(Data excerpts)
»»

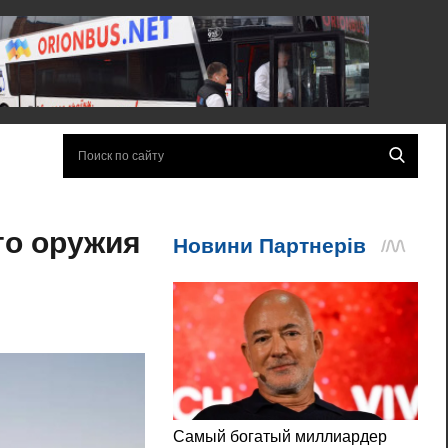
го оружия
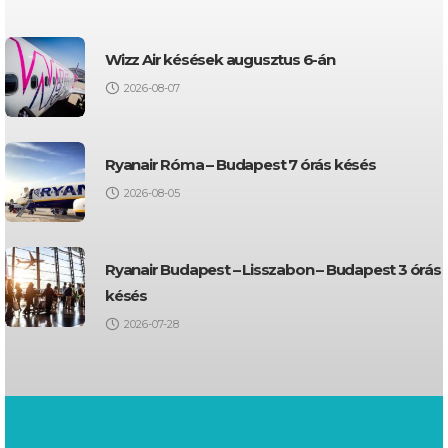
Wizz Air késések augusztus 6-án
2026-08-07
Ryanair Róma – Budapest 7 órás késés
2026-08-05
Ryanair Budapest – Lisszabon – Budapest 3 órás
késés
2026-07-28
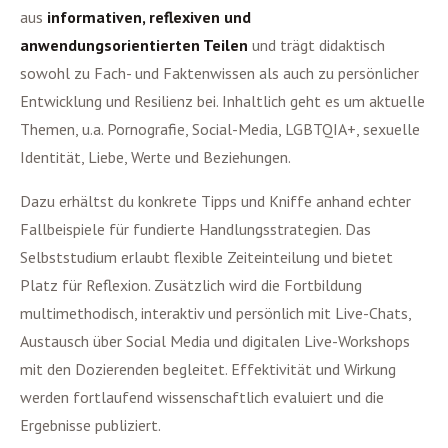
aus
informativen, reflexiven und
anwendungsorientierten Teilen
und trägt didaktisch
sowohl zu Fach- und Faktenwissen als auch zu persönlicher
Entwicklung und Resilienz bei. Inhaltlich geht es um aktuelle
Themen, u.a. Pornografie, Social-Media, LGBTQIA+, sexuelle
Identität, Liebe, Werte und Beziehungen.
Dazu erhältst du konkrete Tipps und Kniffe anhand echter
Fallbeispiele für fundierte Handlungsstrategien. Das
Selbststudium erlaubt flexible Zeiteinteilung und bietet
Platz für Reflexion. Zusätzlich wird die Fortbildung
multimethodisch, interaktiv und persönlich mit Live-Chats,
Austausch über Social Media und digitalen Live-Workshops
mit den Dozierenden begleitet. Effektivität und Wirkung
werden fortlaufend wissenschaftlich evaluiert und die
Ergebnisse publiziert.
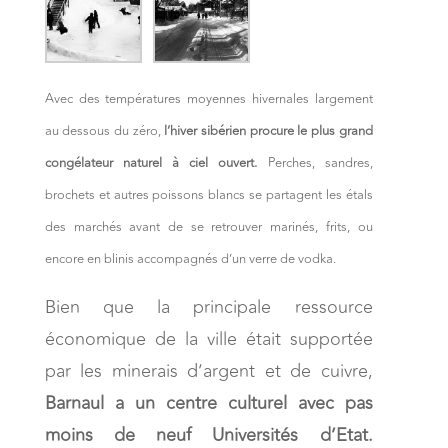
Avec des températures moyennes hivernales largement
au dessous du zéro,
l’hiver sibérien procure le plus grand
congélateur naturel à ciel ouvert.
Perches, sandres,
brochets et autres poissons blancs se partagent les étals
des marchés avant de se retrouver marinés, frits, ou
encore en blinis accompagnés d’un verre de vodka.
Bien que la principale ressource
économique de la ville était supportée
par les minerais d’argent et de cuivre,
Barnaul a un centre culturel avec pas
moins de neuf Universités d’Etat.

««

YOUR OBJECTIVE
Give the number of lines in the data that contain the word "Ryanair", and add no other text.

WRITTEN ANSWER
2